(Saved data entries)
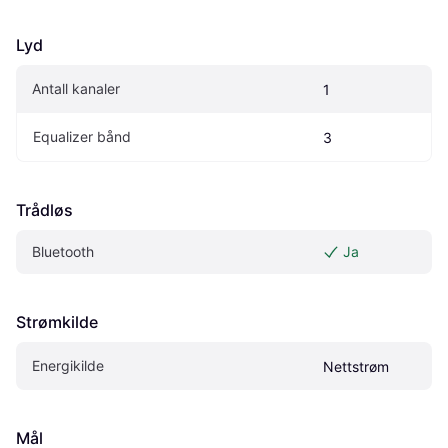
Lyd
Antall kanaler
1
Equalizer bånd
3
Trådløs
Bluetooth
Ja
Strømkilde
Energikilde
Nettstrøm
Mål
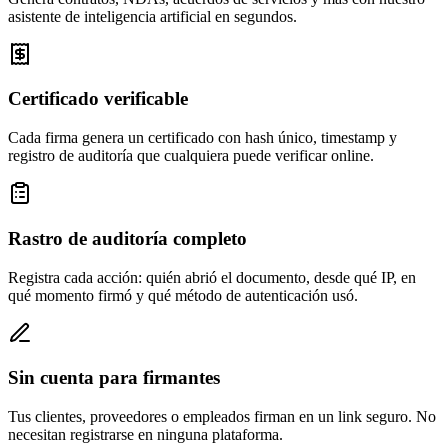
asistente de inteligencia artificial en segundos.
Certificado verificable
Cada firma genera un certificado con hash único, timestamp y
registro de auditoría que cualquiera puede verificar online.
Rastro de auditoría completo
Registra cada acción: quién abrió el documento, desde qué IP, en
qué momento firmó y qué método de autenticación usó.
Sin cuenta para firmantes
Tus clientes, proveedores o empleados firman en un link seguro. No
necesitan registrarse en ninguna plataforma.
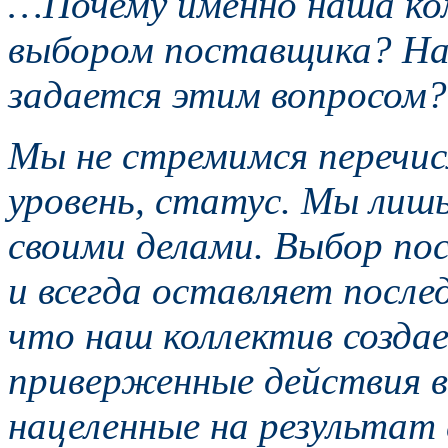
…Почему именно наша ком
выбором поставщика? На
задается этим вопросом?
Мы не стремимся перечи
уровень, статус. Мы лиш
своими делами. Выбор по
и всегда оставляет после
что наш коллектив созда
приверженные действия в
нацеленные на результат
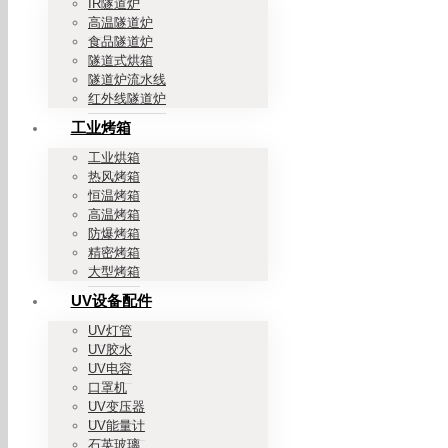
IR隧道炉
高温隧道炉
食品隧道炉
隧道式烘箱
隧道炉流水线
红外线隧道炉
工业烤箱
工业烘箱
热风烤箱
恒温烤箱
高温烤箱
防爆烤箱
精密烤箱
大型烤箱
UV设备配件
UV灯管
UV胶水
UV电容
口罩机
UV变压器
UV能量计
石英玻璃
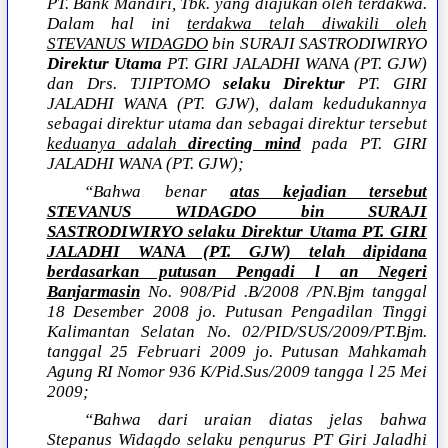
PT. Bank Mandiri, Tbk. yang diajukan oleh terdakwa.
Dalam hal ini
terdakwa telah diwakili oleh
STEVANUS WIDAGDO
bin SURAJI SASTRODIWIRYO
Direktur Utama
PT. GIRI JALADHI WANA (PT. GJW)
dan Drs. TJIPTOMO
selaku Direktur
PT. GIRI
JALADHI WANA (PT. GJW), dalam kedudukannya
sebagai direktur utama dan sebagai direktur tersebut
keduanya adalah
directing mind
pada PT. GIRI
JALADHI WANA (PT. GJW);
“Bahwa benar
atas kejadian tersebut
STEVANUS WIDAGDO bin SURAJI
SASTRODIWIRYO selaku Direktur Utama PT. GIRI
JALADHI WANA (PT. GJW) telah dipidana
berdasarkan putusan Pengadi l an Negeri
Banjarmasin
No. 908/Pid .B/2008 /PN.Bjm tanggal
18 Desember 2008 jo. Putusan Pengadilan Tinggi
Kalimantan Selatan No. 02/PID/SUS/2009/PT.Bjm.
tanggal 25 Februari 2009 jo. Putusan Mahkamah
Agung RI Nomor 936 K/Pid.Sus/2009 tangga l 25 Mei
2009;
“Bahwa dari uraian diatas jelas bahwa
Stepanus Widagdo selaku pengurus PT Giri Jaladhi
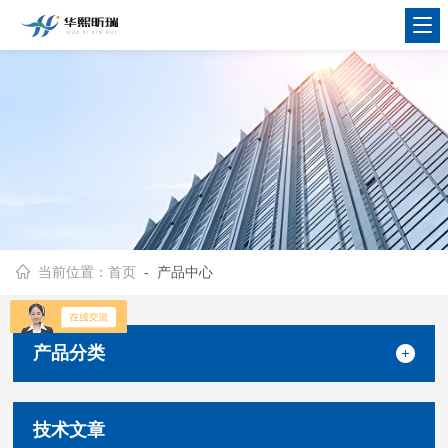
当前位置：
首页
- 产品中心
产品分类
技术文章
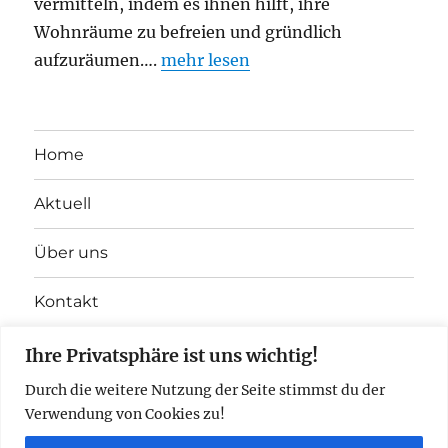
vermitteln, indem es ihnen hilft, ihre
Wohnräume zu befreien und gründlich
aufzuräumen….
mehr lesen
Home
Aktuell
Über uns
Kontakt
Partner
Ihre Privatsphäre ist uns wichtig!
Durch die weitere Nutzung der Seite stimmst du der
Impressum
Verwendung von Cookies zu!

## Exercise goal
Each record should be quoted exactly, with the images omitted.

## Written answer
Lyd
Antall kanaler
1
Equalizer bånd
3
Trådløs
Bluetooth
Ja
Strømkilde
Energikilde
Nettstrøm
Mål
asistente de inteligencia artificial en segundos.
Certificado verificable
Cada firma genera un certificado con hash único, timestamp y
registro de auditoría que cualquiera puede verificar online.
Rastro de auditoría completo
Registra cada acción: quién abrió el documento, desde qué IP, en
qué momento firmó y qué método de autenticación usó.
Sin cuenta para firmantes
Tus clientes, proveedores o empleados firman en un link seguro. No
necesitan registrarse en ninguna plataforma.
…Почему именно наша ком
выбором поставщика? На
задается этим вопросом?
Мы не стремимся перечи
уровень, статус. Мы лиш
своими делами. Выбор по
и всегда оставляет после
что наш коллектив созда
приверженные действия в
нацеленные на результат
IR隧道炉
高温隧道炉
食品隧道炉
隧道式烘箱
隧道炉流水线
红外线隧道炉
工业烤箱
工业烘箱
热风烤箱
恒温烤箱
高温烤箱
防爆烤箱
精密烤箱
大型烤箱
UV设备配件
UV灯管
UV胶水
UV电容
口罩机
UV变压器
UV能量计
石英玻璃
PT. Bank Mandiri, Tbk. yang diajukan oleh terdakwa.
Dalam hal ini
terdakwa telah diwakili oleh
STEVANUS WIDAGDO
bin SURAJI SASTRODIWIRYO
Direktur Utama
PT. GIRI JALADHI WANA (PT. GJW)
dan Drs. TJIPTOMO
selaku Direktur
PT. GIRI
JALADHI WANA (PT. GJW), dalam kedudukannya
sebagai direktur utama dan sebagai direktur tersebut
keduanya adalah
directing mind
pada PT. GIRI
JALADHI WANA (PT. GJW);
“Bahwa benar
atas kejadian tersebut
STEVANUS WIDAGDO bin SURAJI
SASTRODIWIRYO selaku Direktur Utama PT. GIRI
JALADHI WANA (PT. GJW) telah dipidana
berdasarkan putusan Pengadi l an Negeri
Banjarmasin
No. 908/Pid .B/2008 /PN.Bjm tanggal
18 Desember 2008 jo. Putusan Pengadilan Tinggi
Kalimantan Selatan No. 02/PID/SUS/2009/PT.Bjm.
tanggal 25 Februari 2009 jo. Putusan Mahkamah
Agung RI Nomor 936 K/Pid.Sus/2009 tangga l 25 Mei
2009;
“Bahwa dari uraian diatas jelas bahwa
Stepanus Widagdo selaku pengurus PT Giri Jaladhi
当前位置：
首页
- 产品中心
产品分类
技术文章
vermitteln, indem es ihnen hilft, ihre
Wohnräume zu befreien und gründlich
aufzuräumen….
mehr lesen
Home
Aktuell
Über uns
Kontakt
Partner
Ihre Privatsphäre ist uns wichtig!
Durch die weitere Nutzung der Seite stimmst du der
Impressum
Verwendung von Cookies zu!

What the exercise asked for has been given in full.